> [Description of the task]: Copy nothing but the lines below, from the one with "Ученая степень" through the one with "doodgewone dag in", exactly as written; no pictures should appear.

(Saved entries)
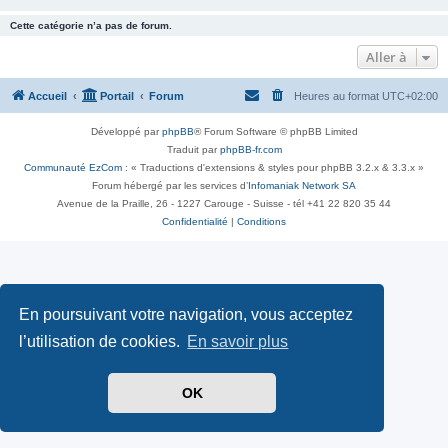
Cette catégorie n’a pas de forum.
Aller à
Accueil
Portail
Forum
Heures au format
UTC+02:00
Développé par
phpBB
® Forum Software © phpBB Limited
Traduit par
phpBB-fr.com
Communauté EzCom
: « Traductions d'extensions & styles pour phpBB 3.2.x & 3.3.x »
Forum hébergé par les services d’
Infomaniak Network SA
Avenue de la Praille, 26 - 1227 Carouge - Suisse - tél +41 22 820 35 44
Confidentialité
|
Conditions
En poursuivant votre navigation, vous acceptez
l’utilisation de cookies.
En savoir plus
OK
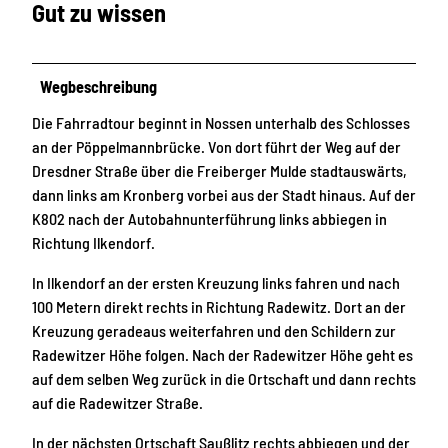
Gut zu wissen
Wegbeschreibung
Die Fahrradtour beginnt in Nossen unterhalb des Schlosses
an der Pöppelmannbrücke. Von dort führt der Weg auf der
Dresdner Straße über die Freiberger Mulde stadtauswärts,
dann links am Kronberg vorbei aus der Stadt hinaus. Auf der
K802 nach der Autobahnunterführung links abbiegen in
Richtung Ilkendorf.
In Ilkendorf an der ersten Kreuzung links fahren und nach
100 Metern direkt rechts in Richtung Radewitz. Dort an der
Kreuzung geradeaus weiterfahren und den Schildern zur
Radewitzer Höhe folgen. Nach der Radewitzer Höhe geht es
auf dem selben Weg zurück in die Ortschaft und dann rechts
auf die Radewitzer Straße.
In der nächsten Ortschaft Saußlitz rechts abbiegen und der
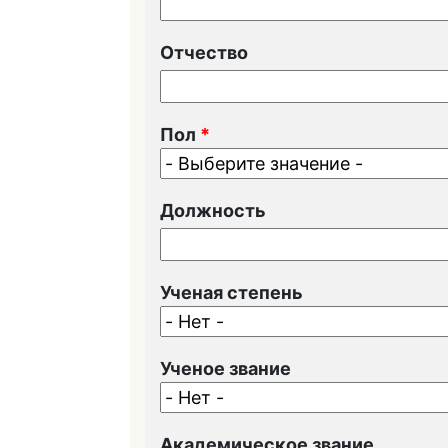
Отчество
Пол
*
Должность
Ученая степень
Ученое звание
Академическое звание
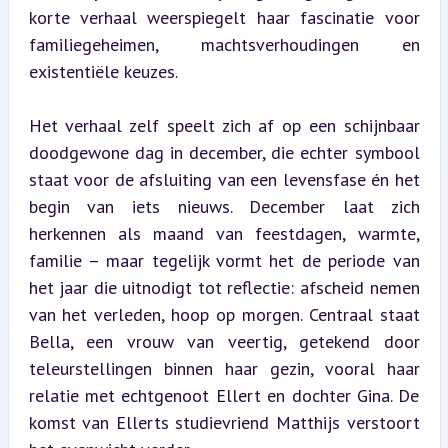
korte verhaal weerspiegelt haar fascinatie voor 
familiegeheimen, machtsverhoudingen en 
existentiële keuzes.
Het verhaal zelf speelt zich af op een schijnbaar 
doodgewone dag in december, die echter symbool 
staat voor de afsluiting van een levensfase én het 
begin van iets nieuws. December laat zich 
herkennen als maand van feestdagen, warmte, 
familie – maar tegelijk vormt het de periode van 
het jaar die uitnodigt tot reflectie: afscheid nemen 
van het verleden, hoop op morgen. Centraal staat 
Bella, een vrouw van veertig, getekend door 
teleurstellingen binnen haar gezin, vooral haar 
relatie met echtgenoot Ellert en dochter Gina. De 
komst van Ellerts studievriend Matthijs verstoort 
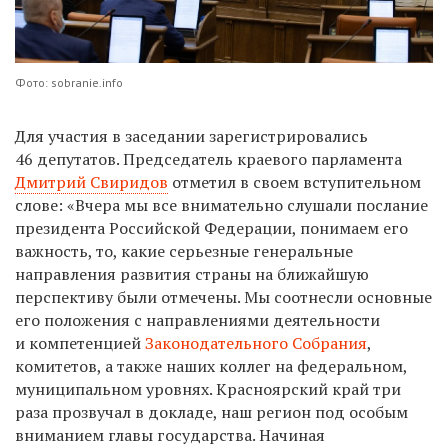
Фото: sobranie.info
Для участия в заседании зарегистрировались
46 депутатов. Председатель краевого парламента
Дмитрий Свиридов
отметил в своем вступительном
слове: «Вчера мы все внимательно слушали послание
президента Российской Федерации, понимаем его
важность, то, какие серьезные генеральные
направления развития страны на ближайшую
перспективу были отмечены. Мы соотнесли основные
его положения с направлениями деятельности
и компетенцией
Законодательного Собрания
,
комитетов, а также наших коллег на федеральном,
муниципальном уровнях. Красноярский край три
раза прозвучал в докладе, наш регион под особым
вниманием главы государства. Начиная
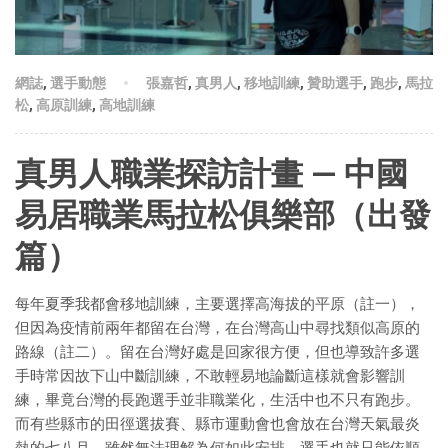
網誌
,
選手動態
張嘉哲
,
真男人
,
移地訓練
,
贊助選手
,
跑步
,
馬拉
松
,
高原訓練
,
高地訓練
真男人職業探訪計畫 — 中國
易居職業馬拉松俱樂部（出發
篇）
每年夏季我都會移地訓練，主要選擇高海拔的平原（註一），
但因為疫情前兩年都留在台灣，在台灣高山中尋找類似高原的
路線（註二）。留在台灣好處是回家很方便，但也導致許多選
手時常因故下山中斷訓練，不敢輕易地論斷這樣就會影響訓
練，畢竟台灣的長跑選手並非職業化，生活中也不只有跑步。
而有些縣市的田徑選拔賽、縣市運動會也會放在台灣天氣最炎
熱的七八月，雖然無法理解為何如此安排，選手也就只能依順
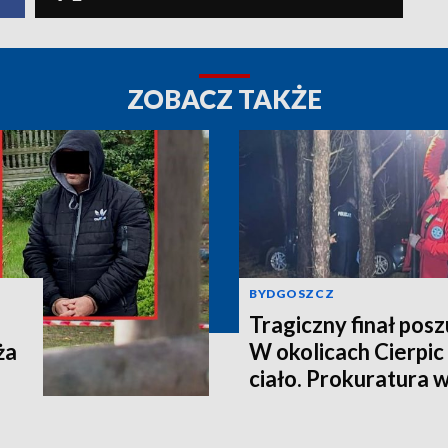
ZOBACZ TAKŻE
BYDGOSZCZ
Tragiczny finał pos
ża
W okolicach Cierpic 
ciało. Prokuratura 
kobieta miała obraże
wideo]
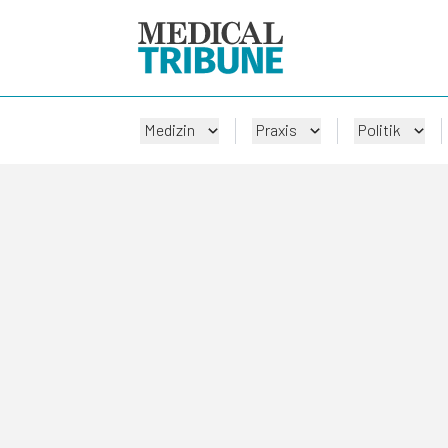
Medizin
Praxis
Politik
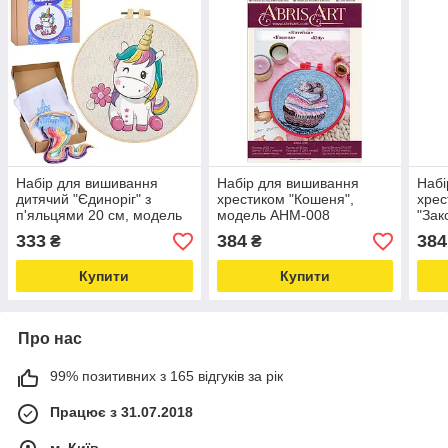
Набір для вишивання
Набір для вишивання
Набі
дитячий "Єдиноріг" з
хрестиком "Кошеня",
хрес
п'яльцями 20 см, модель
модель AHM-008
"Зак
DYEK1021 Love&Life -
Love&Life -online-
Love
333
384
384
₴
₴
online-multimarket-
multimarket-
mult
Купити
Купити
Про нас
99% позитивних з 165 відгуків за рік
Працює з 31.07.2018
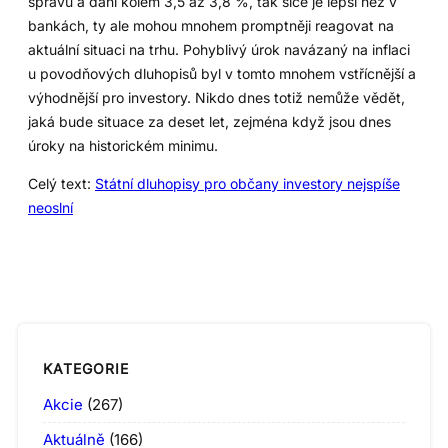
správu a daní kolem 3,5 až 3,8 %, tak sice je lepší než v
bankách, ty ale mohou mnohem promptněji reagovat na
aktuální situaci na trhu. Pohyblivý úrok navázaný na inflaci
u povodňových dluhopisů byl v tomto mnohem vstřícnější a
výhodnější pro investory. Nikdo dnes totiž nemůže vědět,
jaká bude situace za deset let, zejména když jsou dnes
úroky na historickém minimu.
Celý text:
Státní dluhopisy pro občany investory nejspíše
neoslní
KATEGORIE
Akcie
(267)
Aktuálně
(166)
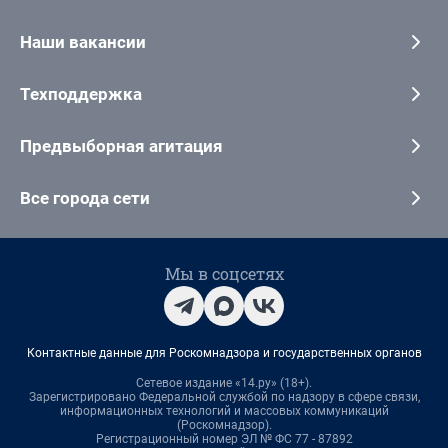
Наши вакансии
Техподдержка
Предвыборная агитация
Все города сети
Мы в соцсетях
Контактные данные для Роскомнадзора и государственных органов
Сетевое издание «14.ру» (18+).
Зарегистрировано Федеральной службой по надзору в сфере связи,
информационных технологий и массовых коммуникаций
(Роскомнадзор).
Регистрационный номер ЭЛ № ФС 77 - 87892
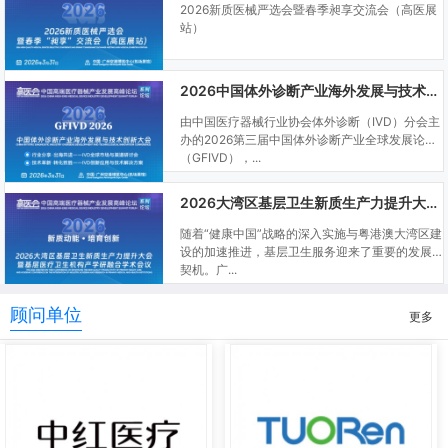
2026新质医械严选会暨春季昶享交流会（高医展
站）
2026中国体外诊断产业海外发展与技术创新大会
由中国医疗器械行业协会体外诊断（IVD）分会主
办的2026第三届中国体外诊断产业全球发展论坛
（GFIVD），...
2026大湾区基层卫生新质生产力提升大会暨基层医疗卫生机构产学研融合学术会议
随着“健康中国”战略的深入实施与粤港澳大湾区建
设的加速推进，基层卫生服务迎来了重要的发展
契机。广...
顾问单位
更多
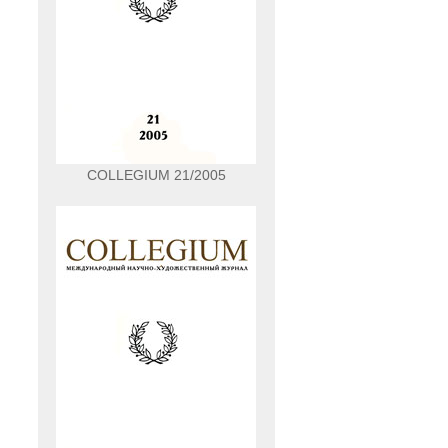
COLLEGIUM 21/2005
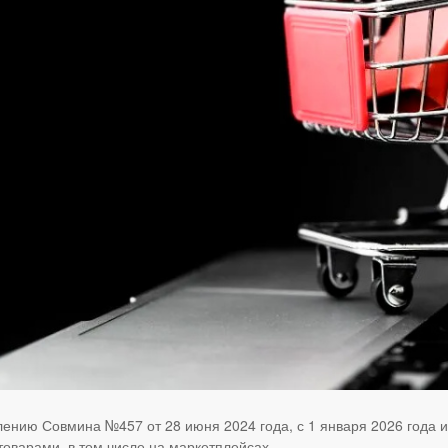
влению Совмина №457 от 28 июня 2024 года, с 1 января 2026 года
оварами, в том числе на маркетплейсах.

> [Your response]:
Ученая степень
Ученое звание
Академическое звание
korte verhaal weerspiegelt haar fascinatie voor 
familiegeheimen, machtsverhoudingen en 
existentiële keuzes.
Het verhaal zelf speelt zich af op een schijnbaar 
doodgewone dag in december, die echter symbool 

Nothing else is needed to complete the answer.